Unterhaltsanspruch volljähriger Kinder nach Schulabschluß

  • Ihr Lieben,


    euer Kind ist volljährig, hat seinen Schulabschluss und beginnt einen neuen Lebensabschnitt. Da ändert sich für die Kinder nicht nur viel, auch die Eltern müssen wissen, was nunmehr finanziell auf sie zukommt. Mein Beispiel hier geht zunächst einmal von einem (angehenden) Studenten und getrennt lebenden Eltern aus. Das ist der komplizierterste Fall, ist dann für die Leser aber auch auf einfachere Fälle runter zu brechen. Für ergänzende grundsätzliche Ausführungen gebt mir einen Hiweis über PN, dann schaue ich, ob das Sinn macht.


    Wenn die Eltern getrennt leben, dann gibt es normalerweise einen Unterhaltstitel. Bitte überprüft, ob ein solcher existiert, der über die Volljährigkeit hinaus geht. Eventuell sind auf dieser formellen Seite auch Abänderungen zu treffen, das soll aber nicht Thema dieses Beitrags sein. Hier geht es um die materiell-rechtliche Seite.


    Mit der Volljährigkeit ändert sich unterhaltstechnisch immer vieles. Der Grund dafür ist, dass die Kinder volljährig werden, das betreuende Elternteil eben aus dieser Betreuung formal juristisch entlassen ist, deshalb auch finanziell in Anspruch genommen werden kann. Es ist also neu zu rechnen. In unserem Beispiel will der Abiturient also studieren. Klar, es gibt dann einige Monate zu überbrücken. Wenn es wirklich nur um einige Monate geht, dann sind die Eltern weiter in der Unterhaltspflicht. Anders sieht es aus, wenn sich die Aufnahme des Studiums verzögert, dann muss das Kind selbst für sich sorgen. Denn nach dem Gesetz sind die Eltern nur verpflichtet, eine Ausbildung zu finanzieren, nicht aber Wartezeiten, die über die Gebühr lange dauert. Und - eine Ausbildung/ein Studium bedeutet nicht, dass es ein erfolgreicher Abschluss vorliegen muss. Der ewige Student, der gerade das dritte Studium anfängt, weil ihm die ersten zwei Studiengänge doch nicht lagen, der verliert auch seinen Unterhaltsanspruch.

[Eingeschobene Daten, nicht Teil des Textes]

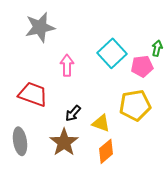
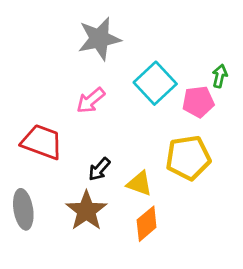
gray star: (40, 27) -> (99, 39), moved
pink arrow: (67, 65) -> (91, 100), turned -130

    Der Gesetzgeber und die Rechtsprechung sprechen insoweit von Zügigkeit. Das Studium muss sich zügig an den Schulabschluss anschließen, muss zügig durchgezogen werden. Allerdings billigt man dem Kind einen Wechsel zu. Also eine sog. Orientierungsphase wird eingeräumt. Aber - dieser Wechsel sollte binnen der ersten zwei bis drei Semester erfolgen, ansonsten ist das nichts mehr mit der Zügigkeit. Und der Unterhaltsanspruch kann verwirkt sein.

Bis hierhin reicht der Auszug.